ETHNOPHARMACOLOGICAL RELEVANCE: Liver fibrosis is an outcome of many chronic liver diseases and often results in cirrhosis, liver failure, and even hepatocarcinoma. Xiaoyaosan decoction (XYS) as a classical Traditional Chinese Medicine (TCM) formula is used to liver fibrosis in clinical practice while its mechanism is unclear. AIM OF THE STUDY: The aim of this study was to investigate the anti-fibrosis effect of XYS and to explore the molecular mechanisms by combining network pharmacology and transcriptomic technologies. MATERIALS AND METHODS: The carbon tetrachloride (CCl4)-induced liver fibrosisrat were treated with three doses of XYS. The liver fibrosis and function were evaluated by histopathological examination and serum biochemical detection. The fibrosis related protein a-SMA and collagen I were assessed by Western blot. Different expressed genes (DEGs) between XYS-treated group and model group were analyzed. The herb-component-target network was constructed combined the network pharmacology.
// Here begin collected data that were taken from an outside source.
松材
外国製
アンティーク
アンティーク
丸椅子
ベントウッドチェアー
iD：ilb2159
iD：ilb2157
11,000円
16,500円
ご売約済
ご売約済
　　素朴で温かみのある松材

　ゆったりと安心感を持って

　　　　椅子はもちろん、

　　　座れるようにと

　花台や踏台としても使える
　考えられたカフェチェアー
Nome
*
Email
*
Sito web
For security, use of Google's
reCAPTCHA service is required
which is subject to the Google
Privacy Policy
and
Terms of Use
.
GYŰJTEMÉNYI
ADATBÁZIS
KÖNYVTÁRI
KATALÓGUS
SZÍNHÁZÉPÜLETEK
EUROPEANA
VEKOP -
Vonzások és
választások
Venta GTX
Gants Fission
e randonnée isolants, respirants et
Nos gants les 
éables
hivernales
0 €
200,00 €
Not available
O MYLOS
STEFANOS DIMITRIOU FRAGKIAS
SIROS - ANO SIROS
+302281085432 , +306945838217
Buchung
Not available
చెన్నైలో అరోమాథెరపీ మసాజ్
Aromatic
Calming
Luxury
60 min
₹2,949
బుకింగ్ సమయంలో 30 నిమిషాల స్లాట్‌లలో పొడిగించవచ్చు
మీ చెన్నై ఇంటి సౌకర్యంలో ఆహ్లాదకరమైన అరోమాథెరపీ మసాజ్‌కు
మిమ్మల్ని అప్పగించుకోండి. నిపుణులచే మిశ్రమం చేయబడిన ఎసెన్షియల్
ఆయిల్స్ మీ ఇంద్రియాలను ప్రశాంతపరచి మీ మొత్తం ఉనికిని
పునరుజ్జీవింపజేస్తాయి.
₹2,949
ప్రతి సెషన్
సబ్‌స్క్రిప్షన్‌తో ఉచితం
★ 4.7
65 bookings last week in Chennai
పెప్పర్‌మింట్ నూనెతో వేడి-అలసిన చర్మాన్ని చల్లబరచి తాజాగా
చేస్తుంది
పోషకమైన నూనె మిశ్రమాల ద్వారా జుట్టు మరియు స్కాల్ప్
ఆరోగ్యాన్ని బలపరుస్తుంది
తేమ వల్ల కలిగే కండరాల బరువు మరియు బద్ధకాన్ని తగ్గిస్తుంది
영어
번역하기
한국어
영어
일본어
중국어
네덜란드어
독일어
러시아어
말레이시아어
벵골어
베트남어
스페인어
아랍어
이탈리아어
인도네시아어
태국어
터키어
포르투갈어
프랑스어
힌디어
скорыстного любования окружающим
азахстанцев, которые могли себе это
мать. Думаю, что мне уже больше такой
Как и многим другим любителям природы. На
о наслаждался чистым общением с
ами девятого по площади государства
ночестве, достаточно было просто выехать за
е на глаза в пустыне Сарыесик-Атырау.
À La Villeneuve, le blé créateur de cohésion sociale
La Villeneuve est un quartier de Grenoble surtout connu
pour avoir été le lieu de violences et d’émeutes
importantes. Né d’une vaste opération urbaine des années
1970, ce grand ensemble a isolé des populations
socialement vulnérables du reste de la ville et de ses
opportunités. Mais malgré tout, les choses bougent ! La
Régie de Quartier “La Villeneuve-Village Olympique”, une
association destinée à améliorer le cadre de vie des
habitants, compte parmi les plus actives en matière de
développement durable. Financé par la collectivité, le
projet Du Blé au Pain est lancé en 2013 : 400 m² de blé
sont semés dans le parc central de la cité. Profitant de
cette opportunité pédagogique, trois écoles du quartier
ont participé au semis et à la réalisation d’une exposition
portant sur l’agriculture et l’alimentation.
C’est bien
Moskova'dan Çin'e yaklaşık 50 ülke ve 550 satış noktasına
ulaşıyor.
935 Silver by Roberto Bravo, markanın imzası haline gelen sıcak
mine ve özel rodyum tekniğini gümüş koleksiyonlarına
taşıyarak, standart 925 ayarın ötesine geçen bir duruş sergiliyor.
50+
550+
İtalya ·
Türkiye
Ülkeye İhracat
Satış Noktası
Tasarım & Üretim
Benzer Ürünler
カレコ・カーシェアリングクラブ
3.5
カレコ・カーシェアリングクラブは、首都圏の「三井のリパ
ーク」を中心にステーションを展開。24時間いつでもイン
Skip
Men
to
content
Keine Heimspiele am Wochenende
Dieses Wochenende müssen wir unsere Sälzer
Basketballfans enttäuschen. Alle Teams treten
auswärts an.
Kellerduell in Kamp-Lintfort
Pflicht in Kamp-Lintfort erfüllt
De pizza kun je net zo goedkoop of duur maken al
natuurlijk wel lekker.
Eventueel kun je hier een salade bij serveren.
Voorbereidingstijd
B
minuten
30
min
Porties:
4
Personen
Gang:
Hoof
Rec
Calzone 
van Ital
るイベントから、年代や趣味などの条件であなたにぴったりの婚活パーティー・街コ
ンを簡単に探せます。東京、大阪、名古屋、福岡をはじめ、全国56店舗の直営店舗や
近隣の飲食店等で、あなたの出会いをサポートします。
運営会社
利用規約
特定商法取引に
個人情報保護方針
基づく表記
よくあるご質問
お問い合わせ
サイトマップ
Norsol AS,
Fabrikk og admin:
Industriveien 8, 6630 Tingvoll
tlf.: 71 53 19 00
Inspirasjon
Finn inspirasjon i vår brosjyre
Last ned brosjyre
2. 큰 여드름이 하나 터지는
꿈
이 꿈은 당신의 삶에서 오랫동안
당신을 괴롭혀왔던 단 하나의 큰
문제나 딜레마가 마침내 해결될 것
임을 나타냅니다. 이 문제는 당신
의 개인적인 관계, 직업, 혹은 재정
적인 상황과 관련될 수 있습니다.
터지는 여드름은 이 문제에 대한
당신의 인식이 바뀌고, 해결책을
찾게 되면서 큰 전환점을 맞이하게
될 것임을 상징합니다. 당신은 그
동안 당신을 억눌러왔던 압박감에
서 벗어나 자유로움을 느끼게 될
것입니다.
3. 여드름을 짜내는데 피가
The predict targets and pathways were validated by in vitro and in vivo experiments. RESULTS: With XYS treatment, the liver function was significantly improved, and fibrotic changes were alleviated. The a-SMA and collagen I expression levels in the liver were also decreased in XYS-treated rats compared with CCl4 model rats. 108 active components and 42 targets from 8 herbs constituted herb-compound-target network by transcriptomics and network pharmacology analysis. The KEGG pathway and GO enrichment analyses showed that the FoxO, TGFβ, AMPK, MAPK, PPAR, and hepatitis B and C pathways were involved in the anti-fibrosis effects of XYS. In the liver tissues, p-FoxO3a and p-Akt expression levels were significantly increased in the CCl4 model group but decreased in the XYS-treated group. The TGFβ1/Smad pathway and Akt/FoxO3 pathway were verified in LX2 cells by inhibiting phosphorylation of Smad3 and Akt activity, respectively. CONCLUSIONS: Our findings suggested that XYS markedly alleviated CCl4-induced liver fibrosis in histopathological and serum liver function analyses, and this effect may occur via the TGFβ1/Smad and Akt/FoxO signaling pathways.